Structured page parsing data:

______

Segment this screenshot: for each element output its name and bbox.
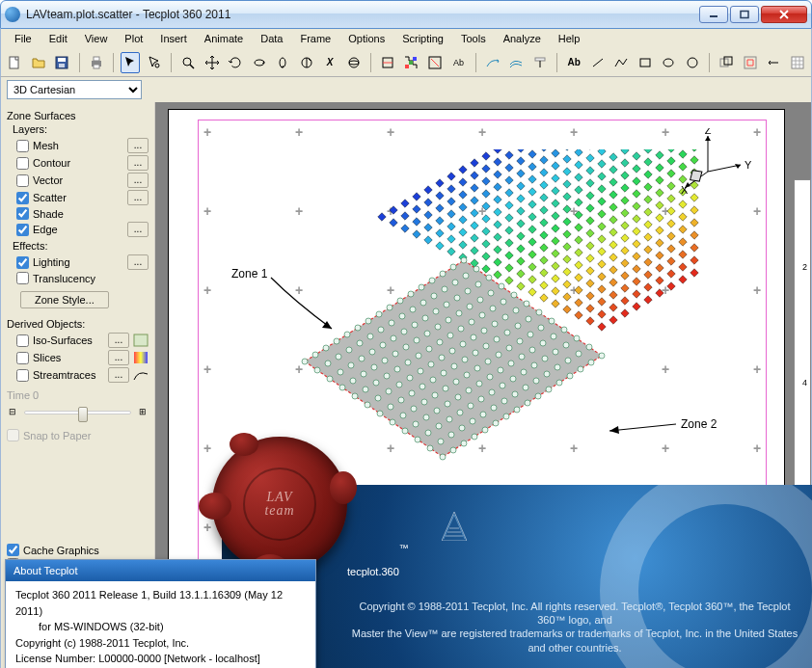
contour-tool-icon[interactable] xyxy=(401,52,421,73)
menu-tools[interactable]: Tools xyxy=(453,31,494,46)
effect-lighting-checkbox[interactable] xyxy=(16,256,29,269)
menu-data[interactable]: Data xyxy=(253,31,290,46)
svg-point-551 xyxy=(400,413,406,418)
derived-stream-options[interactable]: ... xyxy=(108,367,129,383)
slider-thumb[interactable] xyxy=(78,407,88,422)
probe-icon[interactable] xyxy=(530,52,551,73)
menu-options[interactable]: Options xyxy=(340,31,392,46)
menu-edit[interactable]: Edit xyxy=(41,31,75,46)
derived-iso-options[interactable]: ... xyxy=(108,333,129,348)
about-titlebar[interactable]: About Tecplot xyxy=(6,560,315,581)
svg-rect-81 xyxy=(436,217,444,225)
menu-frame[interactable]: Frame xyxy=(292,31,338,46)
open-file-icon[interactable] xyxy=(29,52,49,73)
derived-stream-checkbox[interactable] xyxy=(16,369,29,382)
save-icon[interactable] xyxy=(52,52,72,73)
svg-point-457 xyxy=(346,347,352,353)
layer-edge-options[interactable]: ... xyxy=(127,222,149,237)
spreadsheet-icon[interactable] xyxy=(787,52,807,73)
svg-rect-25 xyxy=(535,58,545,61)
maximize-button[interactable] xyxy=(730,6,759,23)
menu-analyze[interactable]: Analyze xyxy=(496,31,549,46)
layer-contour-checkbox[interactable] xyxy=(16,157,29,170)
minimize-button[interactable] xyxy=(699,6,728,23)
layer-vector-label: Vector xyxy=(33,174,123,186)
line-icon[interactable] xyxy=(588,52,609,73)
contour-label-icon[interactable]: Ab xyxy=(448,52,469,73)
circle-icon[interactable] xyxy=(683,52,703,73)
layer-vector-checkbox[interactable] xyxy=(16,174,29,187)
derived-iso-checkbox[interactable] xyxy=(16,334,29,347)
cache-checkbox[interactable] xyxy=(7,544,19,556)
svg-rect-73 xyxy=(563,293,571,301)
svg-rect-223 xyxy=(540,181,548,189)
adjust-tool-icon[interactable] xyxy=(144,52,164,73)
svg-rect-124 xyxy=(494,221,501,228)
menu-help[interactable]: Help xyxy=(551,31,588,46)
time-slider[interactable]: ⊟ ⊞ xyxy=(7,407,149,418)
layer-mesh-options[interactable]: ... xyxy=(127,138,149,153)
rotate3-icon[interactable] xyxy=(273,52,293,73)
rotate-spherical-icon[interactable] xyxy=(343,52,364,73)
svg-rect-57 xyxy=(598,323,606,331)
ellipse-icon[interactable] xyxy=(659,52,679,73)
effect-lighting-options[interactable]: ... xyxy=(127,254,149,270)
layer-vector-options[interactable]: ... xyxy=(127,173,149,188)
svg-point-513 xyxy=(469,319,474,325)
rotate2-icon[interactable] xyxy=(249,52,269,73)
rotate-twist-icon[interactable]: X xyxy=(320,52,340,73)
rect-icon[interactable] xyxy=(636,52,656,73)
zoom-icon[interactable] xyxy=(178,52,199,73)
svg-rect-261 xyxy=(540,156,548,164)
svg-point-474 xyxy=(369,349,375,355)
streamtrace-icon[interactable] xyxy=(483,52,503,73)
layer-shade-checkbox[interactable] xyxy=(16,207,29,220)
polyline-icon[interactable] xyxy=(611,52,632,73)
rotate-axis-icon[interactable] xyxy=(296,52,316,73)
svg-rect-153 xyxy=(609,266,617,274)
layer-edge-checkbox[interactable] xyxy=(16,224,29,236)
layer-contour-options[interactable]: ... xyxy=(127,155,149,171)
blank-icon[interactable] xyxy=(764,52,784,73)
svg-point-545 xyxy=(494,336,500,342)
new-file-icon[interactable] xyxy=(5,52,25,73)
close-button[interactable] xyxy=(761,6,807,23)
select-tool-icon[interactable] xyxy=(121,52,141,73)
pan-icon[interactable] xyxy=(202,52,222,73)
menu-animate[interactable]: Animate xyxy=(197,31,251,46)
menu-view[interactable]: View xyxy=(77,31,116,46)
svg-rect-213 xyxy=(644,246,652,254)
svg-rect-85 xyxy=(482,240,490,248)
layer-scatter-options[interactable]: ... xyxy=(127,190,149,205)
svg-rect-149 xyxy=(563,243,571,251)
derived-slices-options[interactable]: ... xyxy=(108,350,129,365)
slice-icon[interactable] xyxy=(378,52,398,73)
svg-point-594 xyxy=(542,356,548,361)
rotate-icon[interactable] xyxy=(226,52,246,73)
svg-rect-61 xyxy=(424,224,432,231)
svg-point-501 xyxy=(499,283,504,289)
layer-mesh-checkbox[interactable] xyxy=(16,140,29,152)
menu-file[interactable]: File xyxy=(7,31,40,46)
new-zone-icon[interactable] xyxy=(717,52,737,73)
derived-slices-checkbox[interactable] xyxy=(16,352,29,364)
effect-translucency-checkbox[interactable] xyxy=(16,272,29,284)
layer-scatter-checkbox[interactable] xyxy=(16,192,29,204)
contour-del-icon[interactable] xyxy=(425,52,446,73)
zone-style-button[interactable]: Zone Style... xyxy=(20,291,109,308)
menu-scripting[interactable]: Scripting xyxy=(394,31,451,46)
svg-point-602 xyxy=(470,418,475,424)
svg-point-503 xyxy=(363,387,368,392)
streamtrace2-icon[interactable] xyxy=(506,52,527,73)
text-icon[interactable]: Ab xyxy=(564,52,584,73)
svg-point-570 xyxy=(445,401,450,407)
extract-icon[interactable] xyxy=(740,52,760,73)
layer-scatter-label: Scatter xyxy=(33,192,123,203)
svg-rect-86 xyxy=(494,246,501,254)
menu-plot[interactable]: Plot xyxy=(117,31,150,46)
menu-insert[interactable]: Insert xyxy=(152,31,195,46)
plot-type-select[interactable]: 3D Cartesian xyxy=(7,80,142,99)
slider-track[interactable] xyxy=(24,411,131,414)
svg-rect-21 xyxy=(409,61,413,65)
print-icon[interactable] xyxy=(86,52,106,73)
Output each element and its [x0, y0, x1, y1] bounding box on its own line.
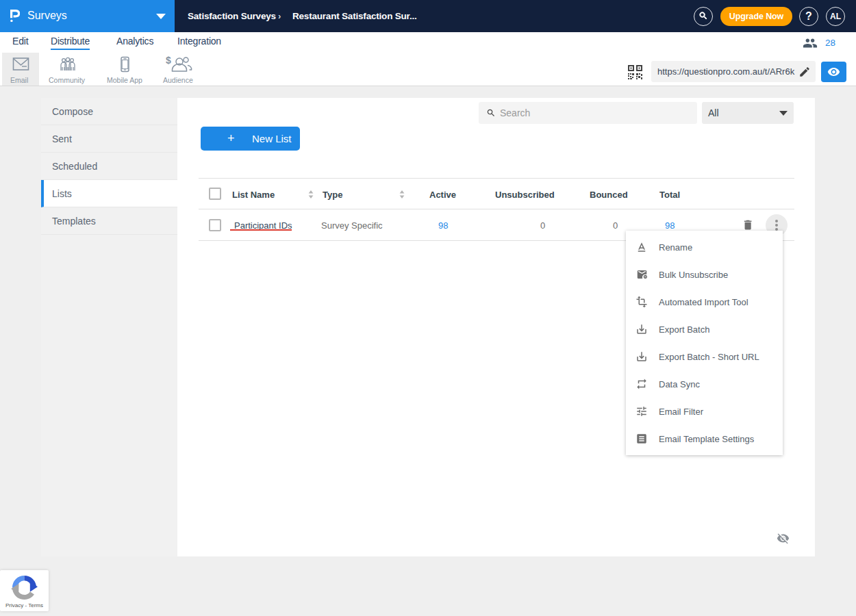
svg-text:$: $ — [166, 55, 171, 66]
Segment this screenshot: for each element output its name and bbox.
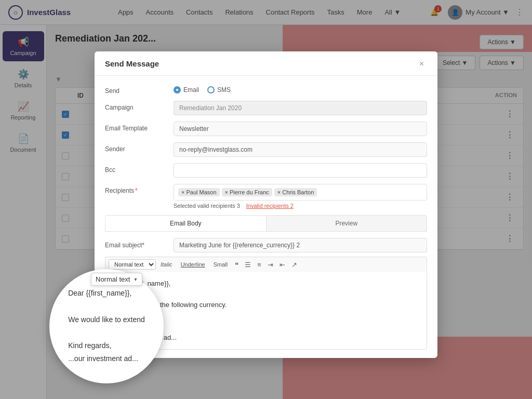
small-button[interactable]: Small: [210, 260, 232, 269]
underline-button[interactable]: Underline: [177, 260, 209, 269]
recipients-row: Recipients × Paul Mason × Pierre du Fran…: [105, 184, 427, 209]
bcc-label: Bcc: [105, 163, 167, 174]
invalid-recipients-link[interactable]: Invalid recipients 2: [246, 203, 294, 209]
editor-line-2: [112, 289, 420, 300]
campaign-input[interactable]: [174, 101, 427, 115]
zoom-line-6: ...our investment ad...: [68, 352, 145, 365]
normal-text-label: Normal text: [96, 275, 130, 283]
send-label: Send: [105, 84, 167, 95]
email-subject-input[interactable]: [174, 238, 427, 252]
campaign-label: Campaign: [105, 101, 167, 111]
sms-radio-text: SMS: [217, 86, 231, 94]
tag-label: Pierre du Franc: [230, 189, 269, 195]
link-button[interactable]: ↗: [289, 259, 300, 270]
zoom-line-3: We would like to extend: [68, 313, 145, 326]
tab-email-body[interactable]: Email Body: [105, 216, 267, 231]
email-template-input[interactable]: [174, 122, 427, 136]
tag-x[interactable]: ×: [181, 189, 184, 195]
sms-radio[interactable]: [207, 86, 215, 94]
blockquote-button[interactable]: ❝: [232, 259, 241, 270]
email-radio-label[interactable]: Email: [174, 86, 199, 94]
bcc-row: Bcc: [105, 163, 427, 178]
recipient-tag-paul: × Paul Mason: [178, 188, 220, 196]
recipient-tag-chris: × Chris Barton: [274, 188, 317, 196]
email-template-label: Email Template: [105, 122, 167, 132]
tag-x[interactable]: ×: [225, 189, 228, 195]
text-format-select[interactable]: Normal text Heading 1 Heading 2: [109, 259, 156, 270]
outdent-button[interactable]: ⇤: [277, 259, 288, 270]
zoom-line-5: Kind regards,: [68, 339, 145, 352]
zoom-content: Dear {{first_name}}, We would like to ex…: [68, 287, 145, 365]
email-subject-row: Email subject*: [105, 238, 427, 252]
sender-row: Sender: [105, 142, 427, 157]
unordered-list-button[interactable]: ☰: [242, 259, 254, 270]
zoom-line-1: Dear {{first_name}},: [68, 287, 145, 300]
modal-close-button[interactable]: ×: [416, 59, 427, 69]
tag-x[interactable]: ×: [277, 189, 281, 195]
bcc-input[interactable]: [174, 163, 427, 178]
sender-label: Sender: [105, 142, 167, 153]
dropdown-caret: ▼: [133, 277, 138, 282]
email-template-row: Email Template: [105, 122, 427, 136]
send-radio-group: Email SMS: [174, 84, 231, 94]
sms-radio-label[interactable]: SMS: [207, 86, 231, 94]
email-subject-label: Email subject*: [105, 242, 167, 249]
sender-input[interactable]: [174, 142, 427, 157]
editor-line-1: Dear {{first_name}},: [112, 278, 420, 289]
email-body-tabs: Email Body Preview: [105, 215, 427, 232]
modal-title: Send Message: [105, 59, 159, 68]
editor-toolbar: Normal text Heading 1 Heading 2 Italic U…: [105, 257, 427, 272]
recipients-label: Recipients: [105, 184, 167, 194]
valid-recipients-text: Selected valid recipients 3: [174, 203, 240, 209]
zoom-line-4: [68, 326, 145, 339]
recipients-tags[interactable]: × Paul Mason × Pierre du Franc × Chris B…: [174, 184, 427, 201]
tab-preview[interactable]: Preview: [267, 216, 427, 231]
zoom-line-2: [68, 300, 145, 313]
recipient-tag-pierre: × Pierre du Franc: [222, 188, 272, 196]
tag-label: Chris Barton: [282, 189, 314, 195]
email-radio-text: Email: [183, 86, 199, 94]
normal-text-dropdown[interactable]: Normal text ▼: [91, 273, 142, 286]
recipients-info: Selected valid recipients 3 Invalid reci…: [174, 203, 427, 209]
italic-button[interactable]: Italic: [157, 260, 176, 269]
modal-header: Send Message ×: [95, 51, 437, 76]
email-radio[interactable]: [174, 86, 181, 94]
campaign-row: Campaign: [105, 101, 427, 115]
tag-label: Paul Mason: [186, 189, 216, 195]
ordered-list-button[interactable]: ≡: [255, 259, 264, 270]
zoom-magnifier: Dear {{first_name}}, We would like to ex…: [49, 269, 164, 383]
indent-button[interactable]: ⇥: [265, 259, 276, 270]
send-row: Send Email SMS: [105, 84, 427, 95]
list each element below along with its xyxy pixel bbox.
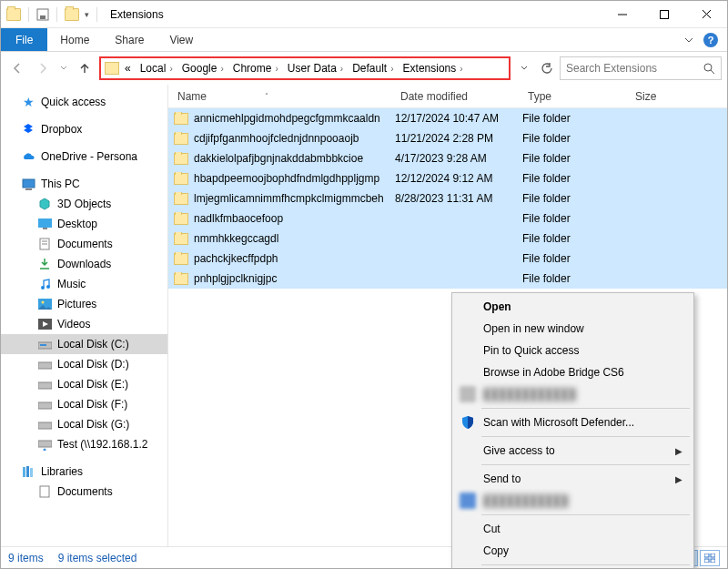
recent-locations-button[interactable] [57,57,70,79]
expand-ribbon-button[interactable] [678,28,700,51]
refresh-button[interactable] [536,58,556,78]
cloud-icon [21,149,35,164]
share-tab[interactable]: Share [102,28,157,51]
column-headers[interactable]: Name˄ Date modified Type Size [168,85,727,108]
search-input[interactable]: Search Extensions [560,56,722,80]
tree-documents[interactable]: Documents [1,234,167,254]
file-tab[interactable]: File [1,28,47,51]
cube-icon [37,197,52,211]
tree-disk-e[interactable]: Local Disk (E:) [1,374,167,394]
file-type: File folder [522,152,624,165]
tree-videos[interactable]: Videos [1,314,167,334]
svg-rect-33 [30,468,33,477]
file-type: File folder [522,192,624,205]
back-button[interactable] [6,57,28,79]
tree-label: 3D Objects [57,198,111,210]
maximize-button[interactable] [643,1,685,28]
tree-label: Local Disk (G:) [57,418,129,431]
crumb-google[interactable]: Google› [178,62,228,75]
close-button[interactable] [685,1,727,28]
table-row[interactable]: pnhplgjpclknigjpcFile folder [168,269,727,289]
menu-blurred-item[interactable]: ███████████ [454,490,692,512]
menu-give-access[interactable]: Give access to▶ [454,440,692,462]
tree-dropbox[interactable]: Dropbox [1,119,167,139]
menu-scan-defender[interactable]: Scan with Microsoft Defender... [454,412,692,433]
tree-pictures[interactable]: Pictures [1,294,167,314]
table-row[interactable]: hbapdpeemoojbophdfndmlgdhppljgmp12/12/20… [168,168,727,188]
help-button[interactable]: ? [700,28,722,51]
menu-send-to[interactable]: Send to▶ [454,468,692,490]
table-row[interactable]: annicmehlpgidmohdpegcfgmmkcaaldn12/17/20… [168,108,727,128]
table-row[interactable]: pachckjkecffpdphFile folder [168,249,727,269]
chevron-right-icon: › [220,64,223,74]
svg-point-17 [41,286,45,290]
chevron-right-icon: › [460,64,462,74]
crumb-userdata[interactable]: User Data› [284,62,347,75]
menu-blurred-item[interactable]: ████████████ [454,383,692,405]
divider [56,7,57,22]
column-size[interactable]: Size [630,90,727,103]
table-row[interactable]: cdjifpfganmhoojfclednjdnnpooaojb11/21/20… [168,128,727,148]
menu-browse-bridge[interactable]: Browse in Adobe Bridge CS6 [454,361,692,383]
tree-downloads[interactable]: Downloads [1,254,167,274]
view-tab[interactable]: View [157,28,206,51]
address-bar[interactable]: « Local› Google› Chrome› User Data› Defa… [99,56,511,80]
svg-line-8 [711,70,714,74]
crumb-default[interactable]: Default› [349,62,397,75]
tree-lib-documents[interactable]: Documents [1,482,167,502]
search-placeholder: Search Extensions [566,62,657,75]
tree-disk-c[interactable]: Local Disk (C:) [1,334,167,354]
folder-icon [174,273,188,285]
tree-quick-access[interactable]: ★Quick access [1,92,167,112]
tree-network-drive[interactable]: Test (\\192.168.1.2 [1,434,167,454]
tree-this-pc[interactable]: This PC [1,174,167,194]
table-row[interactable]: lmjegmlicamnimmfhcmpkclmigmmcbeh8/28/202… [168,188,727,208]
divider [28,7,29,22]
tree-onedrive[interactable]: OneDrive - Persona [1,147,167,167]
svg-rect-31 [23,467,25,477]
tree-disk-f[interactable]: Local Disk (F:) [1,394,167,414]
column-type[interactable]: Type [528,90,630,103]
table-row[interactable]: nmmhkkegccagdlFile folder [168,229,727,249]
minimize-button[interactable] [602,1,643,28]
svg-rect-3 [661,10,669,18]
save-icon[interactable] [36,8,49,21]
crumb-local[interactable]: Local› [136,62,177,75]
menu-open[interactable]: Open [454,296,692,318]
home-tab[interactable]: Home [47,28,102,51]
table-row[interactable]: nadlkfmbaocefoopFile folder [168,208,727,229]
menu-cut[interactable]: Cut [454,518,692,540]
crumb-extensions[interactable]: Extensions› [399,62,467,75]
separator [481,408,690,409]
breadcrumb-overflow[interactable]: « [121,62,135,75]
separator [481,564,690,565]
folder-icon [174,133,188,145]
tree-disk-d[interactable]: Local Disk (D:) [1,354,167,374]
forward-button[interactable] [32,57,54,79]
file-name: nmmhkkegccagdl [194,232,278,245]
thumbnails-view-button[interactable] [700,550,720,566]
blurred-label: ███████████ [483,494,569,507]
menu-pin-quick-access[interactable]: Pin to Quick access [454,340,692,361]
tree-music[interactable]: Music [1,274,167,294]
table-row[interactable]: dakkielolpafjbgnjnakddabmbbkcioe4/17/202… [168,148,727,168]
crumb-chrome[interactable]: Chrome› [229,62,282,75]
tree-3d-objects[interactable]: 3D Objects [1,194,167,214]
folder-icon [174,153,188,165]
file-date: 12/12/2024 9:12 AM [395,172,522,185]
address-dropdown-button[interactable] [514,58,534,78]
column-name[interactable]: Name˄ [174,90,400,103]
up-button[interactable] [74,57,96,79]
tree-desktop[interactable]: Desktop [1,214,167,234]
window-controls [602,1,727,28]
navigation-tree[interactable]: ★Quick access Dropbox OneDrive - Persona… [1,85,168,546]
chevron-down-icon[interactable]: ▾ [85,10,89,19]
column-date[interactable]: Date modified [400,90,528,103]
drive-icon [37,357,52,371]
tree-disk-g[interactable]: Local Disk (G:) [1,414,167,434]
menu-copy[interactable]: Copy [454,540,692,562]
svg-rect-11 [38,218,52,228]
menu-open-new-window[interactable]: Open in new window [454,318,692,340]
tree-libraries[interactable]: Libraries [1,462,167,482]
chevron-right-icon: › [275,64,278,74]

______

- Activity
Filter the entries down to the lines that hold "access". Copy those lines.

- Output of the task
menu-give-access[interactable]: Give access to▶ [454,440,692,462]
tree-quick-access[interactable]: ★Quick access [1,92,167,112]
menu-pin-quick-access[interactable]: Pin to Quick access [454,340,692,361]
navigation-tree[interactable]: ★Quick access Dropbox OneDrive - Persona… [1,85,168,546]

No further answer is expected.